China rethinks one-child policy
BEIJING - The Chinese government, faced with demographic imbalance, an aging population, youth suicides and instances of wife selling, is rethinking its policy of one-child families. A new law on birth control, to be passed within the next three years, will allow couples to have two children.
The one-child policy was begun by Mao Tse Tung in the late 1970s and was imposed with harsh sanctions in all the major cities. But despite the policy, China's population still grew to 1.2 billion by 1998. Meanwhile, the population is aging, with the proportion of Chinese over 65 projected to reach 25 per cent by 2050. There are 30 million more men than women, and wives are difficult to find, which has led to the phenomenon of wife selling (19,000 such cases have been investigated so far this year).
In Taiwan, the government has started a campaign among its population declaring that, "Three children are not too many!" Ten years ago, it had said that two were enough. The government wants to more than double the birth rate from 0.6 per cent a year to 1.3 per cent.
Abortionists meet in Australia
QUEENSLAND, Australia - Abortion in Focus, a four-day meeting of abortionists at a Hyatt Regency hotel here, became embroiled in controversy when Australian authorities detained one abortionist, and another said he saw sex selection as a valid reason for late-term "terminations."
Warren Hern was detained at Sydney airport for two hours after refusing to sign a document acknowledging that his visa could be cancelled if he caused civil discord.
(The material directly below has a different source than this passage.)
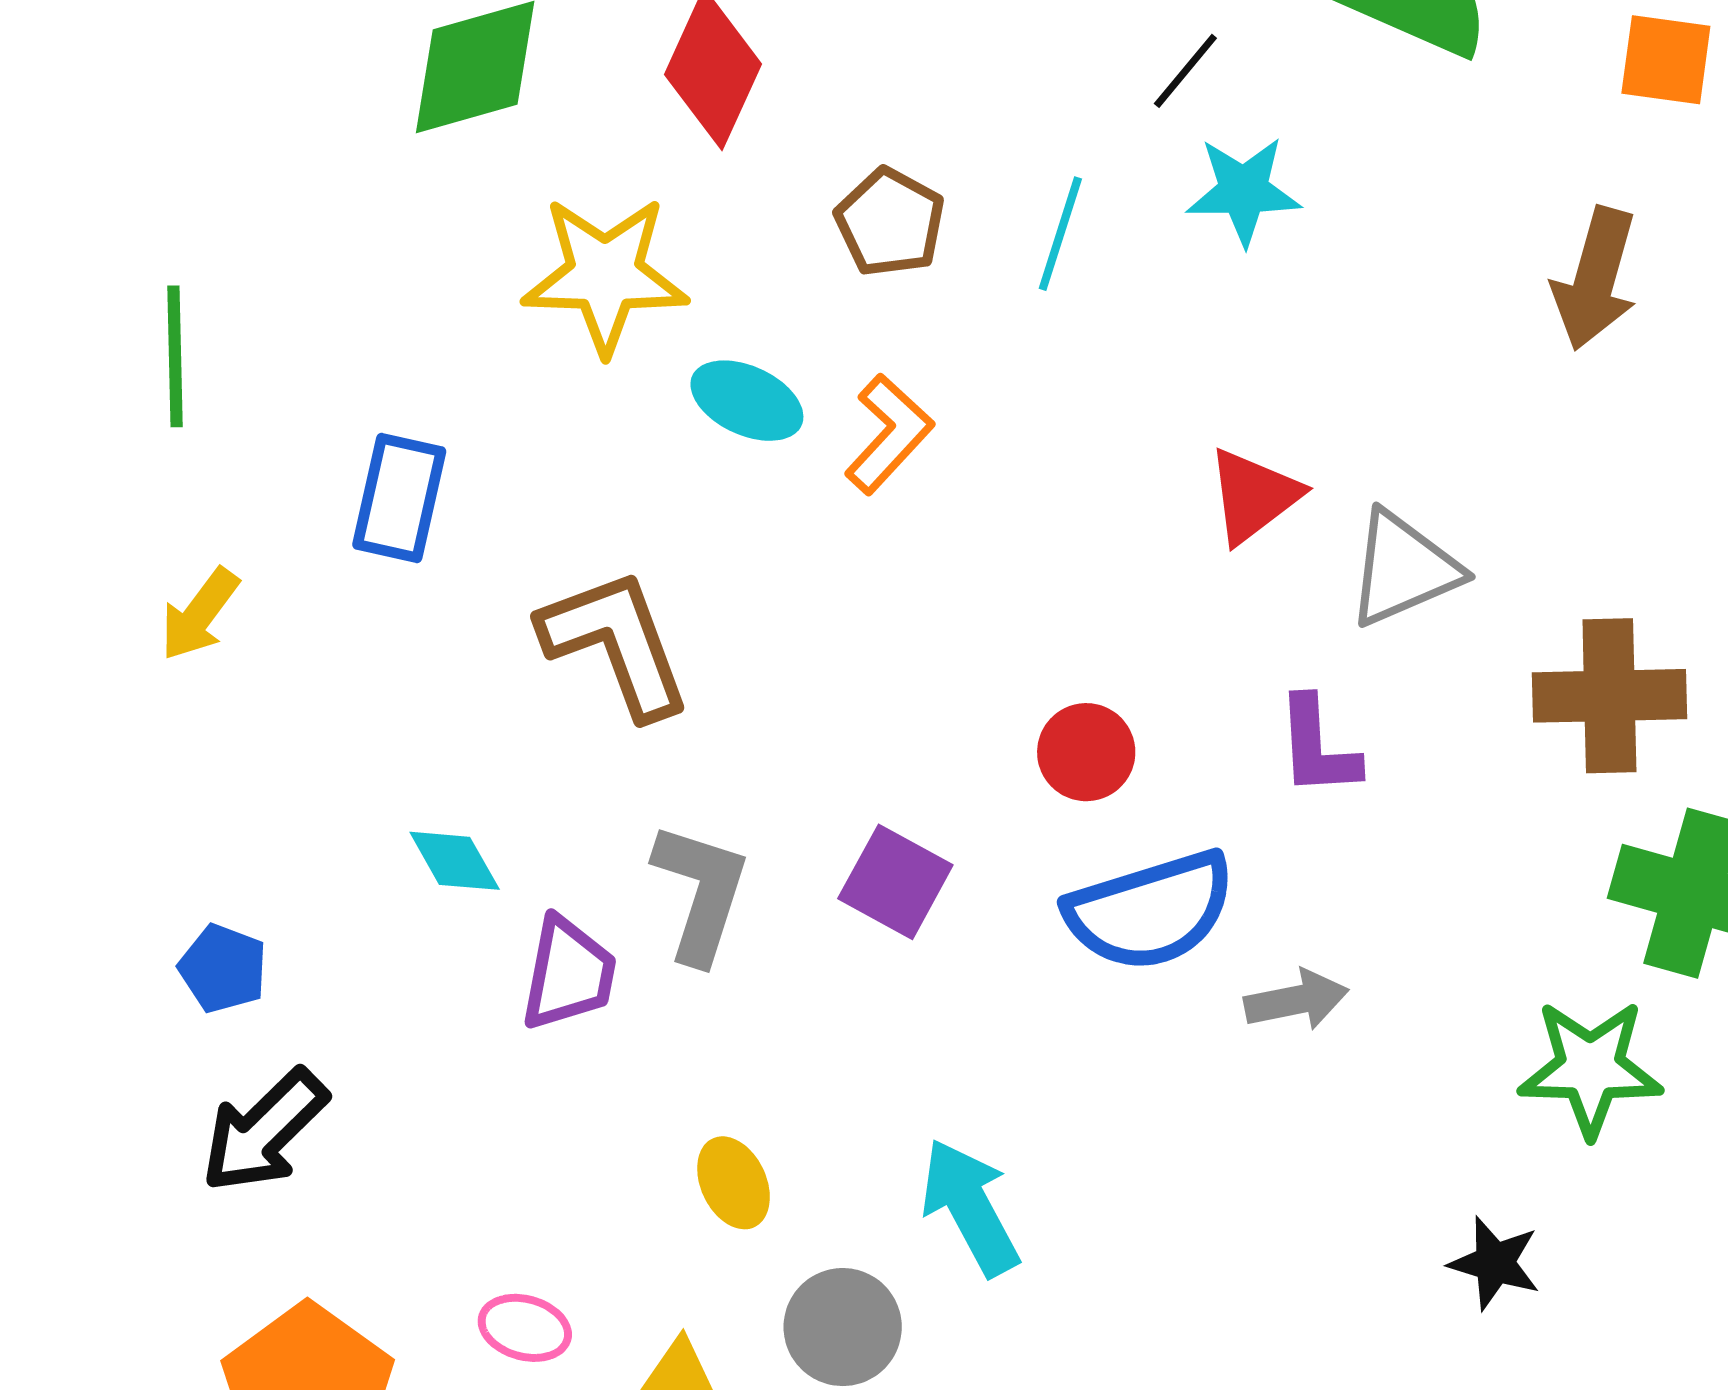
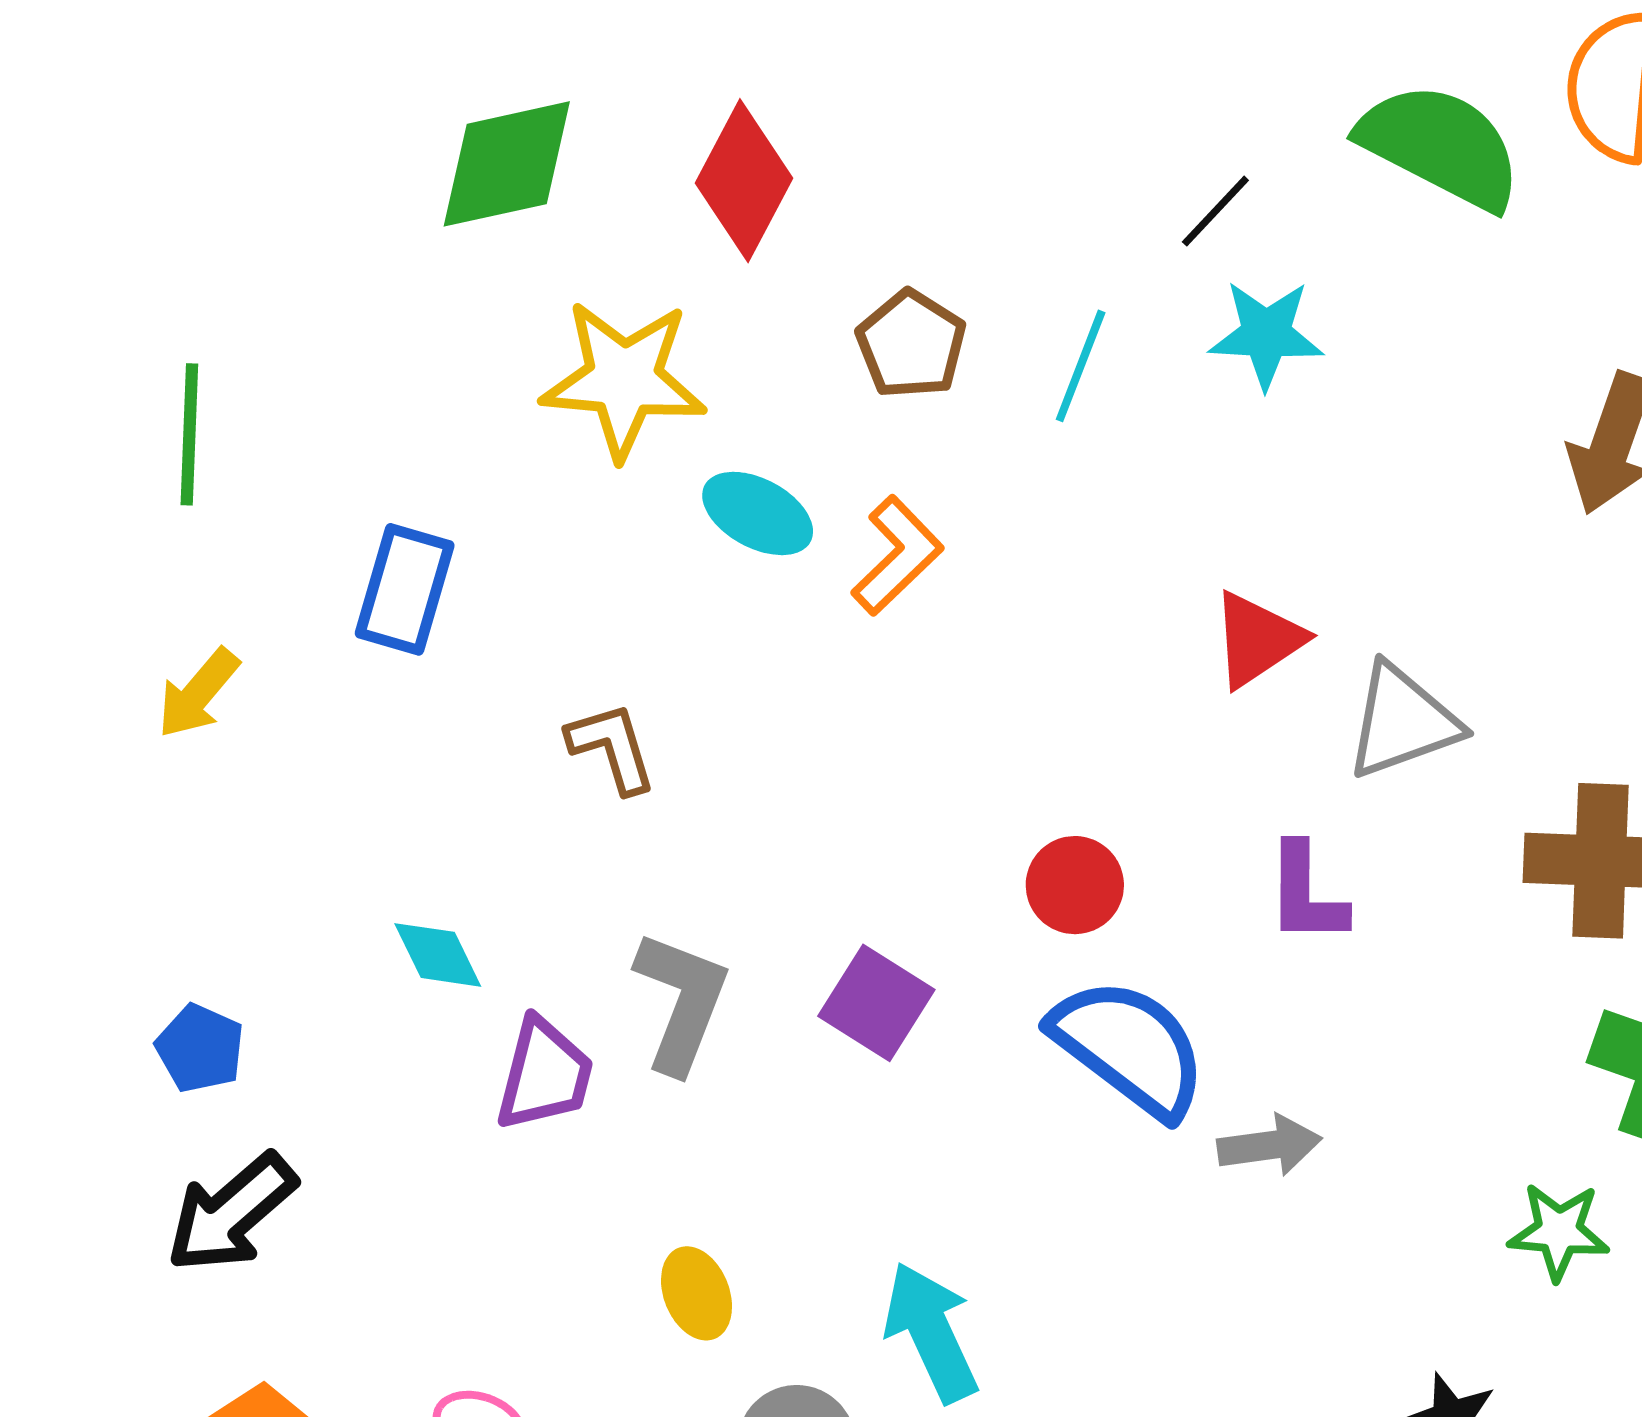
brown L-shape: (616, 643) -> (612, 748), size x0.6
blue semicircle: (1150, 911) -> (1129, 1047), turned -129
green star: (1590, 1068) -> (1559, 1231), size x0.7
Two other abortionists, including the notorious George Tiller, received letters with similar advisories. "I've gone all over the world," crowed Hern. "Nobody has ever treated me this way."
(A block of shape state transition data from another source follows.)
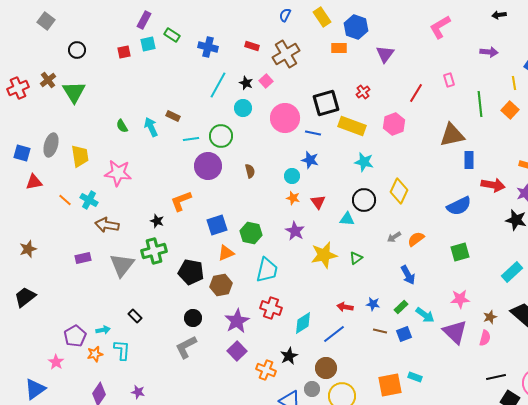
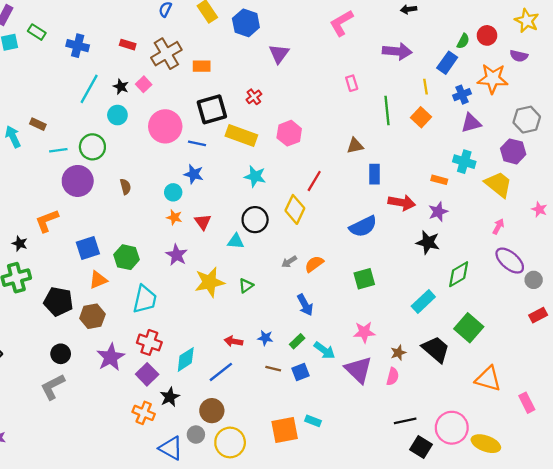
orange rectangle: (339, 48) -> (202, 66), moved
purple arrow: (489, 52) -> (397, 51), size x1.4
red line: (416, 93) -> (314, 181), moved
brown triangle: (452, 135) -> (355, 146), size x0.6
purple square: (237, 351) -> (147, 374), moved

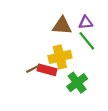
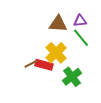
yellow cross: (60, 57) -> (56, 53), turned -30

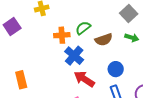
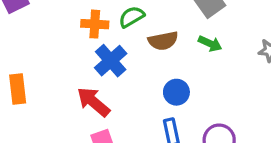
red arrow: (84, 79) -> (93, 102), moved

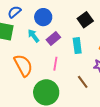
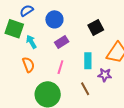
cyan arrow: (33, 36) -> (31, 42), moved
cyan rectangle: (77, 46) -> (88, 61), moved
orange semicircle: (23, 65) -> (28, 65), size x0.7

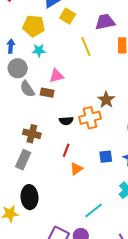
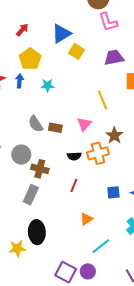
yellow pentagon: (34, 26) -> (30, 59), moved, turned 30
yellow line: (86, 46) -> (103, 100), moved
gray circle: (18, 68) -> (21, 155), moved
pink triangle: (56, 76) -> (84, 124), moved, turned -35
orange triangle: (76, 169) -> (86, 219), moved

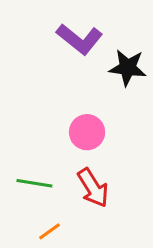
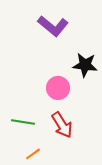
black star: (128, 68) -> (85, 65), moved

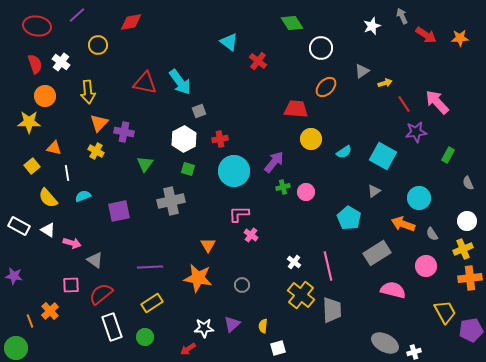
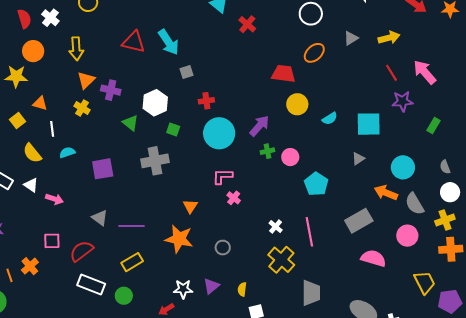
yellow arrow: (385, 83) -> (389, 38), moved, size x1.5
white hexagon: (184, 139) -> (155, 103), moved
cyan square: (383, 156) -> (369, 124), turned -32
green triangle: (145, 164) -> (130, 123), turned -30
gray semicircle: (468, 183) -> (445, 167), moved
cyan pentagon: (349, 218) -> (316, 184), moved
gray semicircle: (432, 234) -> (415, 204), size x1.6
gray triangle: (95, 260) -> (100, 218), moved
gray trapezoid: (332, 310) -> (311, 293), moved
white rectangle: (112, 327) -> (91, 284), turned -52

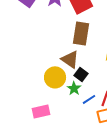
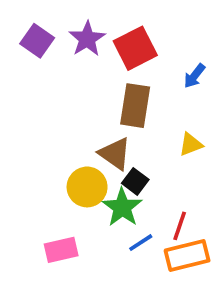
green star: (74, 88) -> (122, 207), size x1.5
blue line: (89, 99) -> (141, 243), moved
David Grundmann, the only private late-term abortionist at the conference, caused a sensation when he said sex selection was "a real and important indication for some ethnic and religious groups" when considering late abortions. Some U.S. doctors described how they committed abortions on women up to 37 weeks pregnant. Tiller said he has committed 11,500 late-term abortions since 1980, most for vague reasons of "maternal health" or fetal abnormality.
Pro-lifers rally in Africa
AMANZIMTOTI, South Africa - Pro-lifers from around the world gathered at a conference here Oct. 9 and 10 to rally opposition to abortion and euthanasia. Attendees heard that only 11 per cent of South Africans support the legalization of abortion which took place in February 1997, that many doctors are refusing to act as the "executioners" of preborn babies and many hospitals are defying government orders to provide abortion "services."
Catholic Archbishop Wilfrid Napier said the fight against abortion and euthanasia is similar to the battle against apartheid, in which he was involved. The conference concluded with a pro-life march by thousands of people.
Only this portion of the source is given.